With Canadians now clamoring to help sponsor Syrian refugees — opening wallets, hearts and homes — we have found ourselves scratching our heads at the stinginess of our wealthy neighbor to the south when it comes to welcoming those in deepest crisis. Under a Trump presidency, that stinginess promises to be joined by pettiness, meanness and a lot more bullying.
Reflecting on Khizr Khan’s challenge to Trump about personal sacrifice, Forward editor Jane Eisner writes of Israel’s compulsory national service as a model for America. While any country could benefit from unifying service projects, we must remember that the Israel Defense Forces is one of the institutions that, despite its integrationist ethic, ends up underscoring some of the most problematic social schisms in the country. It’s not uncommon, for example, to see a help-wanted sign asking for “post-army” service applicants. In the civil-rights world, that’s known as code for Arab-citizens-need-not-apply. And Israelis, of course, know all too well about social divisions being sown during elections. In the March 2015 election, Netanyahu did his own race-baiting as he encouraged his supporters to vote by announcing that “the Arabs” were coming out to the polls “in droves.”

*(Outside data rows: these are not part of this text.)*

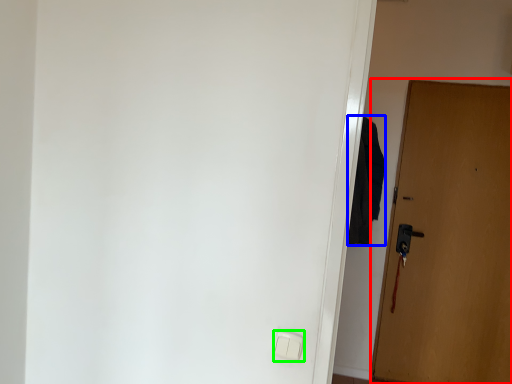 Question: Which object is the closest to the door (highlighted by a red box)? Choose among these: robe (highlighted by a blue box) or light switch (highlighted by a green box).

Choices:
 (A) robe
 (B) light switch

Answer: (A) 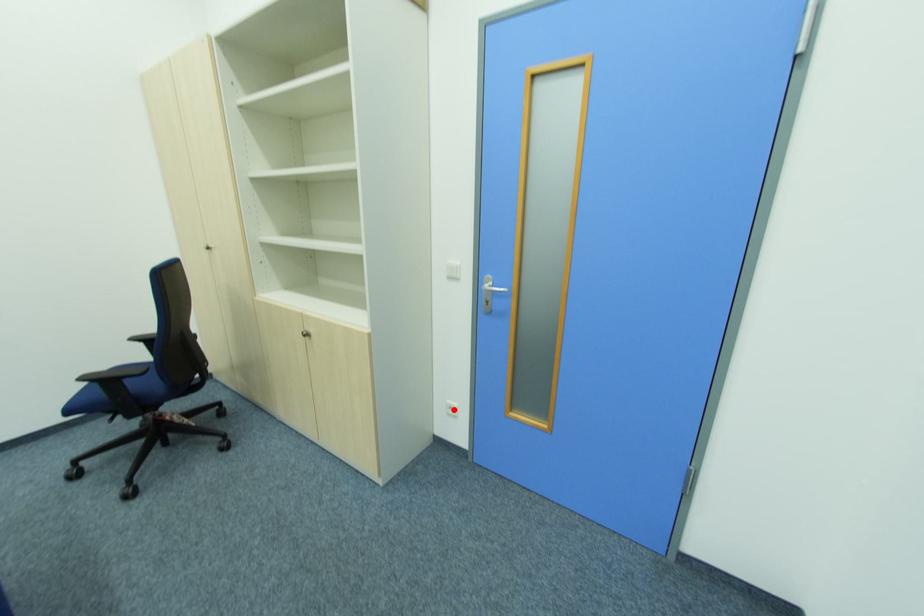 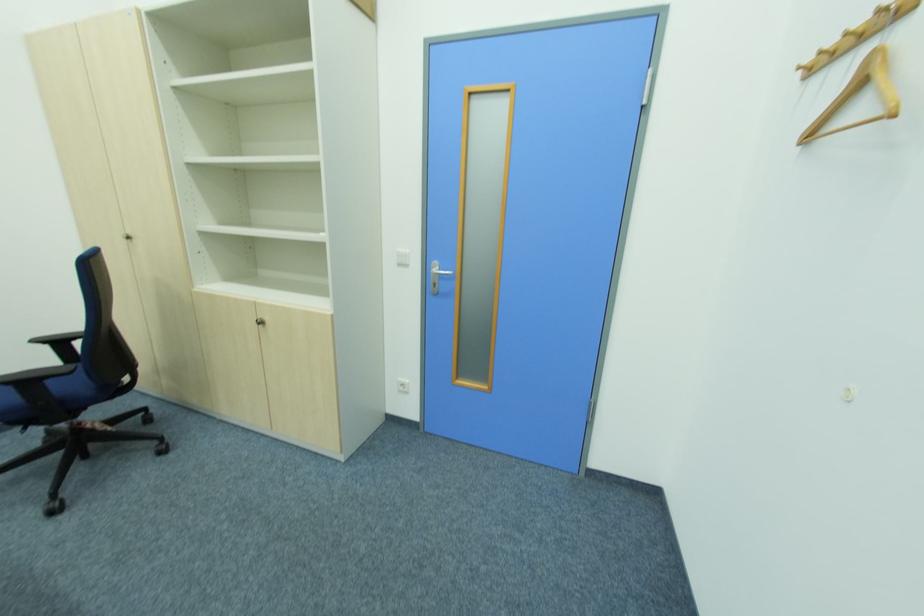 Where in the second image is the point corresponding to the highlighted location from the first image?

(407, 387) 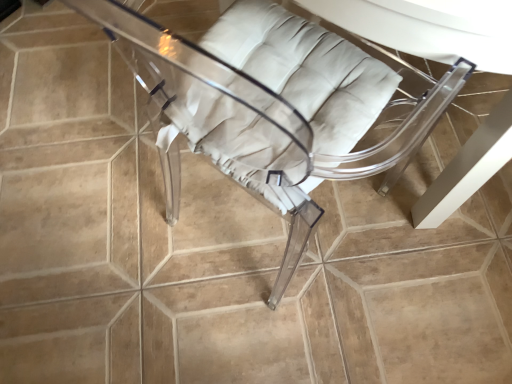 This screenshot has width=512, height=384. Describe the element at coordinates (248, 124) in the screenshot. I see `clear acrylic chair at center` at that location.

I want to click on clear acrylic chair at center, so click(248, 124).

The height and width of the screenshot is (384, 512). I want to click on clear acrylic chair at center, so click(x=248, y=124). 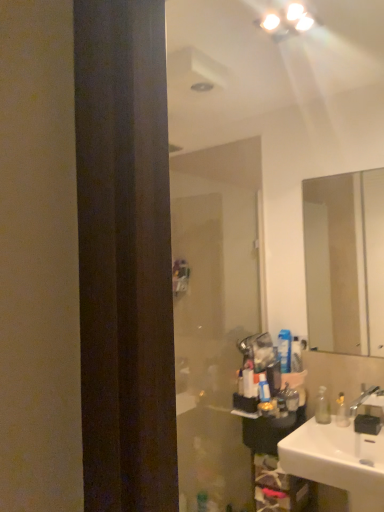 Question: Does transparent plastic bottle at right appear on the left side of silver metallic faucet at lower right?

Choices:
 (A) no
 (B) yes

Answer: (B)

Question: Is transparent plastic bottle at right positioned behind silver metallic faucet at lower right?

Choices:
 (A) no
 (B) yes

Answer: (B)

Question: Is transparent plastic bottle at right thinner than silver metallic faucet at lower right?

Choices:
 (A) yes
 (B) no

Answer: (A)

Question: Does transparent plastic bottle at right appear on the right side of silver metallic faucet at lower right?

Choices:
 (A) yes
 (B) no

Answer: (B)

Question: Does transparent plastic bottle at right have a greater width compared to silver metallic faucet at lower right?

Choices:
 (A) yes
 (B) no

Answer: (B)

Question: Considering their positions, is white plastic toothpaste tube at right, acting as the 2th toiletry starting from the right, located in front of or behind silver metallic faucet at lower right?

Choices:
 (A) behind
 (B) front

Answer: (A)

Question: Does point (286, 330) appear closer or farther from the camera than point (382, 393)?

Choices:
 (A) closer
 (B) farther

Answer: (B)

Question: Considering the positions of white plastic toothpaste tube at right, acting as the 2th toiletry starting from the right, and silver metallic faucet at lower right in the image, is white plastic toothpaste tube at right, acting as the 2th toiletry starting from the right, bigger or smaller than silver metallic faucet at lower right?

Choices:
 (A) big
 (B) small

Answer: (B)

Question: Looking at their shapes, would you say white plastic toothpaste tube at right, positioned as the 2th toiletry in left-to-right order, is wider or thinner than silver metallic faucet at lower right?

Choices:
 (A) thin
 (B) wide

Answer: (A)

Question: Is point (345, 346) positioned closer to the camera than point (362, 399)?

Choices:
 (A) farther
 (B) closer

Answer: (A)

Question: Do you think clear glass mirror at upper right is within silver metallic faucet at lower right, or outside of it?

Choices:
 (A) outside
 (B) inside

Answer: (A)

Question: Is clear glass mirror at upper right in front of or behind silver metallic faucet at lower right in the image?

Choices:
 (A) behind
 (B) front

Answer: (A)

Question: In terms of width, does clear glass mirror at upper right look wider or thinner when compared to silver metallic faucet at lower right?

Choices:
 (A) thin
 (B) wide

Answer: (A)

Question: Considering their positions, is white glossy toothpaste tube at upper right, which ranks as the second toiletry in back-to-front order, located in front of or behind translucent plastic bottle at center, which is counted as the third toiletry, starting from the back?

Choices:
 (A) front
 (B) behind

Answer: (B)

Question: In the image, is white glossy toothpaste tube at upper right, which appears as the 3th toiletry when viewed from the left, on the left side or the right side of translucent plastic bottle at center, which ranks as the third toiletry in right-to-left order?

Choices:
 (A) left
 (B) right

Answer: (B)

Instead of looking to Israel as a positive counterexample to the America that prepared the ground for a Donald Trump, I’d recommend looking to Canada.
Canada is a mostly successful project in multiculturalism. Thankfully, Canadians consistently resist ugly attempts to challenge that consensus.

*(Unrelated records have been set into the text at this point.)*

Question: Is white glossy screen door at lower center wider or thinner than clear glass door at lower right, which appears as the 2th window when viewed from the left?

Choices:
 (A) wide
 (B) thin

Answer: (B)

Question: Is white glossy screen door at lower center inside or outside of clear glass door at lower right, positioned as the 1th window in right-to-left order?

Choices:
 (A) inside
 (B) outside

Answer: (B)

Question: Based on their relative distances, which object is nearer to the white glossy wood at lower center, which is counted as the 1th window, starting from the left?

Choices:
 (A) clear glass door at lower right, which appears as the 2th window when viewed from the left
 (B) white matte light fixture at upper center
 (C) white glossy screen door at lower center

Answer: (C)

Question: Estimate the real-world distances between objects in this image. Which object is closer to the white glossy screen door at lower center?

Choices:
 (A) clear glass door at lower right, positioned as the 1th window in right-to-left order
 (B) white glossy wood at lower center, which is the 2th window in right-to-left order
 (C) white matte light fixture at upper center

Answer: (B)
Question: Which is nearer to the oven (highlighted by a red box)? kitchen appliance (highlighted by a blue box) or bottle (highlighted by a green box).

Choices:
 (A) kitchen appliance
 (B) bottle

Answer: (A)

In theory, America’s ethos has been that of a melting pot of nations, ethnicities and creeds where no one is to be understood as any less American than her neighbor. But, whether in a calculated or chaotic way, Trump is doing all he can to undermine that ethos.
Trump, his supporters, and really all Americans would do well to remember that vilifying one subset of the citizenry chips away at the bedrock of democracy. And as Trudeau has shown with his warm embrace of Syrian refugees, a country is stronger for opening its gates to those who are suffering and who generally go on to contribute to building a better society. As a Jewish Canadian whose grandparents, fleeing the burning ground of Europe, arrived with many others at the shores of Halifax, I have lived this experience directly.
It remains to be seen whether U.S. voters will gravitate in fear toward Trump’s demagoguery or turn their backs on his very un-American spirit. Until then, we must amplify the voices, like those of the Khan family, who remind us what it means to possess pride, patriotism, dignity and strength of spirit in an adoptive country.